> **Exercise aim**:
Could you output each line of the data that follows exactly?

##### Extracted entries

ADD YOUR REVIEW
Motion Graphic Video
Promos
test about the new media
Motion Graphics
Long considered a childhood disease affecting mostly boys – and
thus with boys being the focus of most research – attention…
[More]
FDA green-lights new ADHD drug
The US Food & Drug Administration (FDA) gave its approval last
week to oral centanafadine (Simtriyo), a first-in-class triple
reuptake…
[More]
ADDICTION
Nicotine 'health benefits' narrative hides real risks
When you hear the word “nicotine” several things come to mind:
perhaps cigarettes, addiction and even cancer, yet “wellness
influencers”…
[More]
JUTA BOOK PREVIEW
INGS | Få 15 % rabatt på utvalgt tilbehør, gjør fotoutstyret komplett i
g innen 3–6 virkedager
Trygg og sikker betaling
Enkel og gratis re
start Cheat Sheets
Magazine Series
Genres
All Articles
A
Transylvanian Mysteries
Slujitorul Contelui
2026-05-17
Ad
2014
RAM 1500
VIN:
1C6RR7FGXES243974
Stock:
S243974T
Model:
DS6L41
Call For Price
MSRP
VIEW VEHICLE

##########

> **Problem solution**:
ADD YOUR REVIEW
Motion Graphic Video
Promos
test about the new media
Motion Graphics
Long considered a childhood disease affecting mostly boys – and
thus with boys being the focus of most research – attention…
[More]
FDA green-lights new ADHD drug
The US Food & Drug Administration (FDA) gave its approval last
week to oral centanafadine (Simtriyo), a first-in-class triple
reuptake…
[More]
ADDICTION
Nicotine 'health benefits' narrative hides real risks
When you hear the word “nicotine” several things come to mind:
perhaps cigarettes, addiction and even cancer, yet “wellness
influencers”…
[More]
JUTA BOOK PREVIEW
INGS | Få 15 % rabatt på utvalgt tilbehør, gjør fotoutstyret komplett i
g innen 3–6 virkedager
Trygg og sikker betaling
Enkel og gratis re
start Cheat Sheets
Magazine Series
Genres
All Articles
A
Transylvanian Mysteries
Slujitorul Contelui
2026-05-17
Ad
2014
RAM 1500
VIN:
1C6RR7FGXES243974
Stock:
S243974T
Model:
DS6L41
Call For Price
MSRP
VIEW VEHICLE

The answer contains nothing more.